Signed Assemblies

Question

Signed Assemblies

Closed this issue 4 years ago · 6 comments

Is it possible to Sign the assemblies? (Strong Naming)
Because to avoid tampering and because of a Third Party Component. I sign my Assemblies, But this requires that all referenced Assemblies are signed.

Changes in the Project file (in Project):

<PropertyGroup>
    <AssemblyOriginatorKeyFile>Keyfile.snk</AssemblyOriginatorKeyFile>
    <SignAssembly>true</SignAssembly>
 </PropertyGroup>

Or Visual:

Answer 1 · 2020-06-22T14:54:19.000Z

Can you be more specific why signing would be beneficial?

Because to avoid tampering and because of a Third Party Component

In what scenario do you need to prevent tampering?

And what do you mean with "because of a Third Party Component"?

Answer 2 · 2020-06-22T15:29:01.000Z

Third party component:
The License of the Third Party component is bound to the Strong Named Assembly
Name of my Project. So every Reference has to be strongly Named.

Tampering:
When an assembly is strongly Named, you cannot change the contents anymore, without resigning them with the (Secret) Private Key. For Example all .Net Framework Assemblies are strongly signed. So that nobody could create his own mscorlib.dll (With malicious changes).

Workaround:

Is used this Tool to Strongly name the Nuget Assemblies and Reference them as Assemblies.

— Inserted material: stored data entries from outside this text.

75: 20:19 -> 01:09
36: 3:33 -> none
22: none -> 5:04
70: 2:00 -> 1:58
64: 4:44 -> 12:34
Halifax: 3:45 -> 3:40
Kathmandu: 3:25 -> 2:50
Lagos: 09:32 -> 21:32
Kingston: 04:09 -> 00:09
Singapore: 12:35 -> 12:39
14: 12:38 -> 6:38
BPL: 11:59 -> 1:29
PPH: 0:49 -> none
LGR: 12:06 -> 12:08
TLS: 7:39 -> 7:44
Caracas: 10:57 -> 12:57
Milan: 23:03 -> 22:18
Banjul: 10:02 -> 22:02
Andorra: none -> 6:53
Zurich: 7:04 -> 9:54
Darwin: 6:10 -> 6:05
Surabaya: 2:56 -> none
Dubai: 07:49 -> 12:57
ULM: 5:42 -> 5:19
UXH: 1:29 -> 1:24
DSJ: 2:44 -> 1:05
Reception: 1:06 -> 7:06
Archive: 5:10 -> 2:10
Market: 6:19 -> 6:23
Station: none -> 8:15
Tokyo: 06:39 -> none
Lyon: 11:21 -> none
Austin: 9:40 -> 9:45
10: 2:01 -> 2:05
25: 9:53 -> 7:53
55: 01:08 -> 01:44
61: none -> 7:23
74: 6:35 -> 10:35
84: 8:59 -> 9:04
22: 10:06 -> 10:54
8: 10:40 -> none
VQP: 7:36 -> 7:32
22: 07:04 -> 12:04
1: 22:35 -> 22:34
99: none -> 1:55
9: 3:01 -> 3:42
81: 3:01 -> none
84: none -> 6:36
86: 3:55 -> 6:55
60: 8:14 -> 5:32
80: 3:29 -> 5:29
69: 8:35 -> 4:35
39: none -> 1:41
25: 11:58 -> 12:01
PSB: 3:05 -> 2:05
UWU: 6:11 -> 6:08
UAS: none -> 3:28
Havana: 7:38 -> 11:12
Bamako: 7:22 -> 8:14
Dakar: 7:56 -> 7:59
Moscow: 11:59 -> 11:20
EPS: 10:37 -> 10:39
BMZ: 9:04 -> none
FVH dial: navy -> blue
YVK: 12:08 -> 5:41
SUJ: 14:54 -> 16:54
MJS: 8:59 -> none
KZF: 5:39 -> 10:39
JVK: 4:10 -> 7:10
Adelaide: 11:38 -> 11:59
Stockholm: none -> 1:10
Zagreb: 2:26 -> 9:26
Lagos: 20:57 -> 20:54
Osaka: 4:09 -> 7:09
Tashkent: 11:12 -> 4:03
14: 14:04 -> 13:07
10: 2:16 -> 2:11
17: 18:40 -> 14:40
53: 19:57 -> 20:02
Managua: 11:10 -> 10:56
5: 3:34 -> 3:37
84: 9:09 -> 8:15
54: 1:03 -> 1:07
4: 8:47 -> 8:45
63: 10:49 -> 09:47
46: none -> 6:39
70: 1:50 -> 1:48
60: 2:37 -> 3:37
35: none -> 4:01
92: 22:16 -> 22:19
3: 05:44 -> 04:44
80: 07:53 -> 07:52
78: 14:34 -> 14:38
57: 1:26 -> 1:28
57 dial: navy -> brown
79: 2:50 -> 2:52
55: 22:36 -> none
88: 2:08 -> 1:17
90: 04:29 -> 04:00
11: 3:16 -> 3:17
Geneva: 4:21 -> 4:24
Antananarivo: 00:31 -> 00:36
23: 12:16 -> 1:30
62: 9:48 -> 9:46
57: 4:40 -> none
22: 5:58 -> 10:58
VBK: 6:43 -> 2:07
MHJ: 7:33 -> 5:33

(The nuget package won't work).

https://github.com/brutaldev/StrongNameSigner

.Net Doku:
https://docs.microsoft.com/en-us/dotnet/standard/assembly/enhanced-strong-naming

Answer 3 · 2020-06-23T13:11:26.000Z

I'm not very familiar with signing assemblies. So it will take some time to experiment with it and weigh the advantages against the disadvantages.

So far, I hardly see any advantages. I understand that a third party component makes your life more difficult as it requires strong named assemblies. Have you ever contacted the vendor of that component and asked them to provide a more convenient solution?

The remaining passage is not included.